In 1842, composer Giacomo Meyerbeer recommended Dehn to fill the post of custodian of the Prussian royal library. Dehn threw himself into cataloging the collection, bringing it into order and adding to it copiously from libraries all over Prussia. Among the collections he amassed were those of Anton Schindler and Georg Pölchau; the latter was especially notable for its manuscripts by Johann Sebastian Bach and Carl Philipp Emanuel Bach. Dehn was also editor of Cäcilia from 1842 to 1848 and professor of the Royal Academy of the Arts from 1849. On the death of Friedrich Konrad Griepenkerl in 1849, Dehn helped edit J.S. Bach's instrumental music for the Peters Edition.
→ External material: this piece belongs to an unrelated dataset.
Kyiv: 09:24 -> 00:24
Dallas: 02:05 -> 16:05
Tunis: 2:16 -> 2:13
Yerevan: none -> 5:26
He was responsible for, among other works, the first publishing of the Brandenburg concertos. He also edited a large number of Lassus motets.
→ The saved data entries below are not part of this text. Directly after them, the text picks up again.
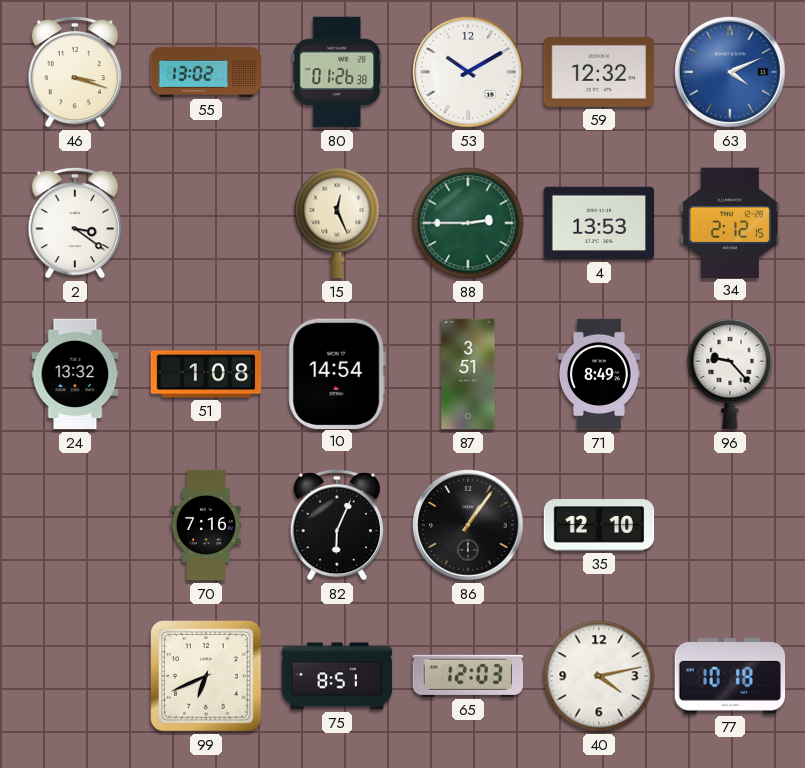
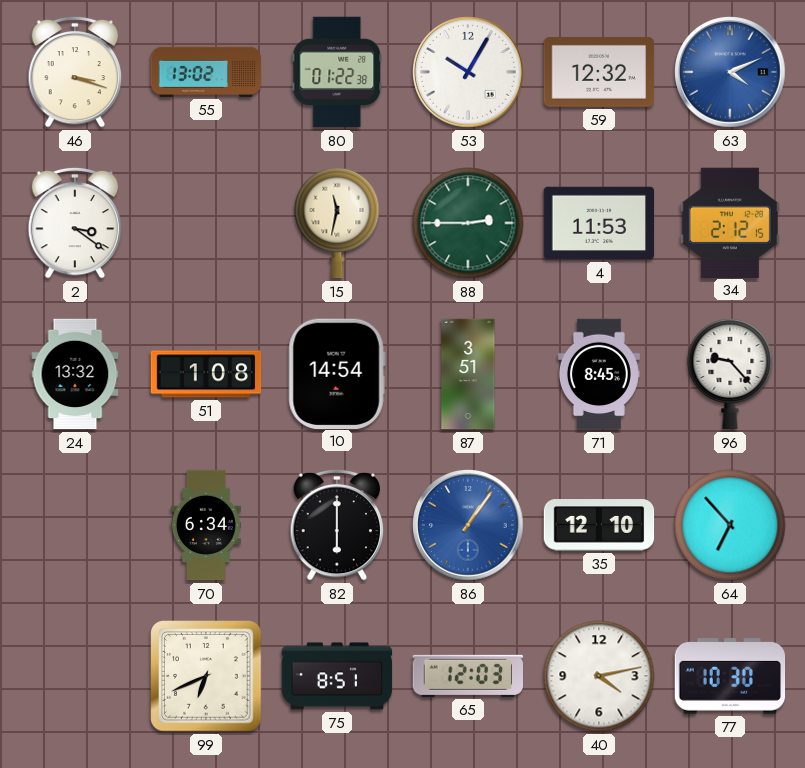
80: 01:26 -> 01:22
53: 10:10 -> 10:05
15: 12:26 -> 11:32
4: 13:53 -> 11:53
71: 8:49 -> 8:45
70: 7:16 -> 6:34
82: 6:04 -> 6:00
86 dial: black -> blue
64: none -> 6:53
77: 10:18 -> 10:30
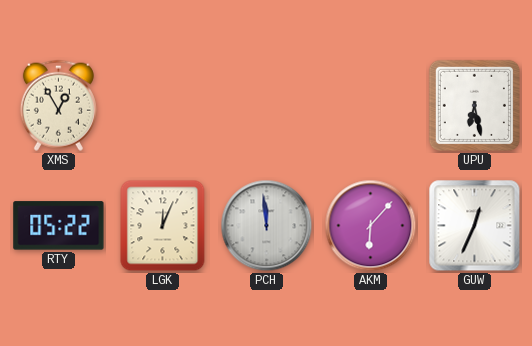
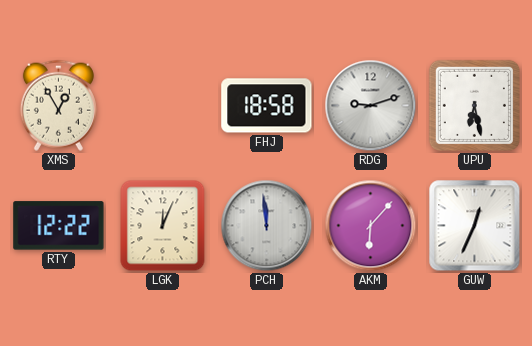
FHJ: none -> 18:58
RDG: none -> 9:12
RTY: 05:22 -> 12:22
Dehn was widely respected as a teacher. His students included Albert Becker, Ludwig Bussler, Peter Cornelius, Mikhail Glinka, Heinrich Hofmann, Gustav Nottebohm, and Anton Rubinstein.

He died in Berlin.

== Works ==
- Theoretisch-praktische Harmonielehre mit angefügten Generalbaßbeispielen, Berlin, 1840
- Analyse dreier Fugen von S. Bach und einer Vocalfuge von A. M. Bononcini's, 1858
- Lehre vom Contrapunkt, Canon und Fuge, 1859
- Orlandus Lassus Psalmi VII poenitentiales o.J. (Hg.)
- 12 Hefte mehrstimmiger Gesänge des 16. und 17. Jahrhunderts, o.J. (Hg.)

- Editions
- Bach, J. S., [BWV 211] Joh. Seb. Bach. Komische Cantaten. No. I. Schlendrian mit seiner Tochter Liefsgen (Coffee-Cantate:). Herausgegeben von S. W. Dehn. Interdum et Socrates equitabat arundine longa, [ca. 1830], 31 pp. (Partitur)
- Bach, Johann Sebastian (1685–1750), [BWV 1042], Deuxieme Concerto en Mi majeur pour le Violon avec Accompagnament de deux Violons, Viola et Basse…, publie pour la premiere fois par S. W. Dehn [Partitur]. Leipzig, Peters (V. Nr. 3888) [ca. 1875]. 20 lithogr.

==Bibliography==
- Warrack, John and James Deaville, ed. Stanley Sadie, "Dehn, Siegfried (Wilhelm)," The New Grove Dictionary of Music and Musicians, Second Edition (London: Macmilian, 2001), 29 vols. ISBN 0-333-60800-3.